Work instructions: Write the data below out exactly as it stands. Do not include the pictures.

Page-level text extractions
»»

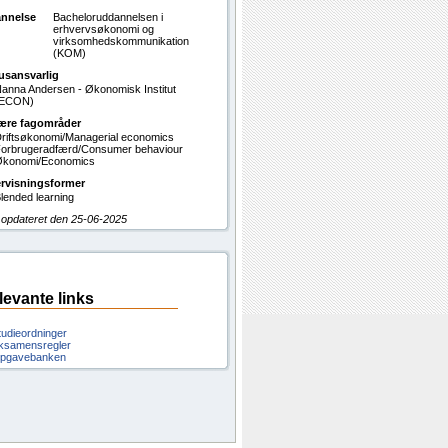
nnelse
Bacheloruddannelsen i
erhvervsøkonomi og
virksomhedskommunikation
(KOM)
usansvarlig
anna Andersen - Økonomisk Institut
(ECON)
ære fagområder
riftsøkonomi/Managerial economics
orbrugeradfærd/Consumer behaviour
konomi/Economics
rvisningsformer
lended learning
 opdateret den 25-06-2025
levante links
tudieordninger
ksamensregler
pgavebanken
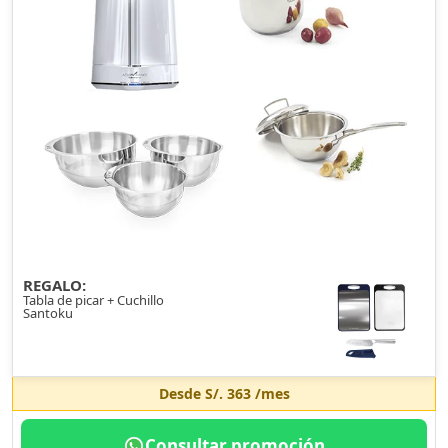
REGALO:
Tabla de picar + Cuchillo
Santoku
Desde
S/. 363
/mes
Consultar promoción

««

Solution for this exercise:
nnelse
Bacheloruddannelsen i
erhvervsøkonomi og
virksomhedskommunikation
(KOM)
usansvarlig
anna Andersen - Økonomisk Institut
(ECON)
ære fagområder
riftsøkonomi/Managerial economics
orbrugeradfærd/Consumer behaviour
konomi/Economics
rvisningsformer
lended learning
 opdateret den 25-06-2025
levante links
tudieordninger
ksamensregler
pgavebanken
REGALO:
Tabla de picar + Cuchillo
Santoku
Desde
S/. 363
/mes
Consultar promoción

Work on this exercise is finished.